The handful of countries that have pursued nuclear-weapons programs seem to have done so as an ego trip (think, again, of France) or else (or additionally) as an effort to deter a potential attack on themselves: China, Israel, India, Pakistan and now North Korea. Although there were doubtless various elements in their motivations, one way to reduce the likelihood such countries would go nuclear is a simple one: Stop threatening them. From this perspective, Bush's 2002 declaration grouping Iraq, Iran and North Korea into an "axis of evil" was, to put it mildly, foolish. However, many of his supporters, particularly in the neoconservative camp, went quite a bit further. In an article in this journal in the fall of 2004 proposing what he calls "democratic realism", Charles Krauthammer urged taking "the risky but imperative course of trying to reorder the Arab world", with a "targeted, focused" effort on "that Islamic crescent stretching from North Africa to Afghanistan." And in a speech in late 2006, he continued to champion what he calls "the only plausible answer", an amazingly ambitious undertaking that involves "changing the culture of that area, no matter how slow and how difficult the process. It starts in Iraq and Lebanon, and must be allowed to proceed." Any other policy, he has divined, "would ultimately bring ruin not only on the U.S. but on the very idea of freedom."

In their 2003 book, The War Over Iraq, Lawrence Kaplan and William Kristol stress that, "The mission begins in Baghdad, but does not end there. . . . War in Iraq represents but the first installment. . . .Duly armed, the United States can act to secure its safety and to advance the cause of liberty-in Baghdad and beyond." At a speech given at the Army War College as Baghdad was falling in 2003, Richard Perle triumphantly issued an extensive litany of targets, adding for good measure, and possibly in jest, France and the State Department.

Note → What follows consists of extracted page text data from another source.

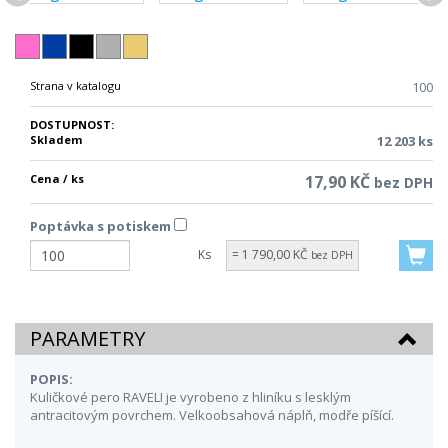
Strana v katalogu
100
DOSTUPNOST:
Skladem
12 203 ks
Cena / ks
17,90 KČ
bez DPH
Poptávka s potiskem
Ks
= 1 790,00 KČ
bez DPH
PARAMETRY
POPIS:
Kuličkové pero RAVELI je vyrobeno z hliníku s lesklým
antracitovým povrchem. Velkoobsahová náplň, modře píšící.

Most interesting is a call issued in Commentary by neoconservatism's champion guru, Norman Podhoretz, in the run-up to the war. He strongly advocated expanding Bush's "axis of evil" beyond Iraq, Iran and North Korea "at a minimum" to "Syria and Lebanon and Libya, as well as ‘friends' of America like the Saudi royal family and Egypt's Hosni Mubarak, along with the Palestinian Authority." More realistic about democracy than other neoconservatives, Podhoretz pointedly added, "the alternative to these regimes could easily turn out to be worse, even (or especially) if it comes into power through democratic elections." Accordingly, he emphasized, "it will be necessary for the United States to impose a new political culture on the defeated parties."

These men, with their extravagant fantasies, do not, of course, directly run the Bush Administration. However, given the important role such people have played in the administration's intellectual development and military deployments, the designated target regimes would be foolish in the extreme not to take such existential threats very seriously indeed.

It is certainly preferable that none of these regimes (and quite a few others) ever obtain nuclear weapons. But if they do so they are by far most likely to put them to use the same way other nuclear countries have: to deter.

Nonetheless, even threatened states may not develop nuclear weapons. In the wake of the Iraq disaster, an invasion by the ever-threatening Americans can probably now be credibly deterred simply by maintaining a trained and well-armed cadre of a few thousand troops dedicated to, and capable of, inflicting endless irregular warfare on the hapless and increasingly desperate and ridiculous invaders. The Iranians do not yet seem to have grasped this new reality, but perhaps others on the Bush Administration's implicit hit list will.